Perpetual Humanoid Control for Real-time Simulated Avatars

TL;DR

This paper introduces a scalable, physics-based humanoid controller capable of high-fidelity motion imitation, fault-tolerance, and perpetual control of simulated avatars without resets, even with noisy inputs and large motion datasets.

Contribution

The paper proposes the progressive multiplicative control policy (PMCP), enabling scalable learning of complex motions and fail-state recovery without catastrophic forgetting.

Findings

Successfully imitates noisy video-based pose estimates.

Learns to recover from fail-states naturally.

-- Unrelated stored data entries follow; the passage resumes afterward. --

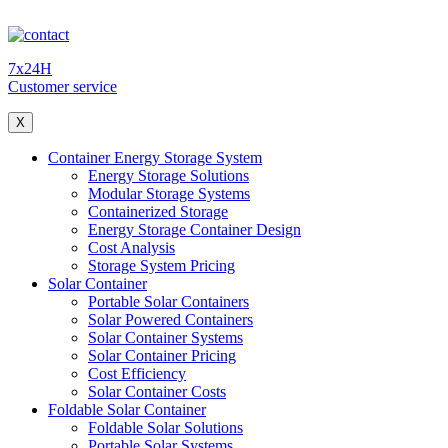
7x24H
Customer service
X
Container Energy Storage System
Energy Storage Solutions
Modular Storage Systems
Containerized Storage
Energy Storage Container Design
Cost Analysis
Storage System Pricing
Solar Container
Portable Solar Containers
Solar Powered Containers
Solar Container Systems
Solar Container Pricing
Cost Efficiency
Solar Container Costs
Foldable Solar Container
Foldable Solar Solutions
Portable Solar Systems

Operates in real-time multi-person avatar scenarios.

Abstract

We present a physics-based humanoid controller that achieves high-fidelity motion imitation and fault-tolerant behavior in the presence of noisy input (e.g. pose estimates from video or generated from language) and unexpected falls. Our controller scales up to learning ten thousand motion clips without using any external stabilizing forces and learns to naturally recover from fail-state. Given reference motion, our controller can perpetually control simulated avatars without requiring resets. At its core, we propose the progressive multiplicative control policy (PMCP), which dynamically allocates new network capacity to learn harder and harder motion sequences. PMCP allows efficient scaling for learning from large-scale motion databases and adding new tasks, such as fail-state recovery, without catastrophic forgetting. We demonstrate the effectiveness of our controller by using it to imitate noisy poses from video-based pose estimators and language-based motion generators in a live and real-time multi-person avatar use case.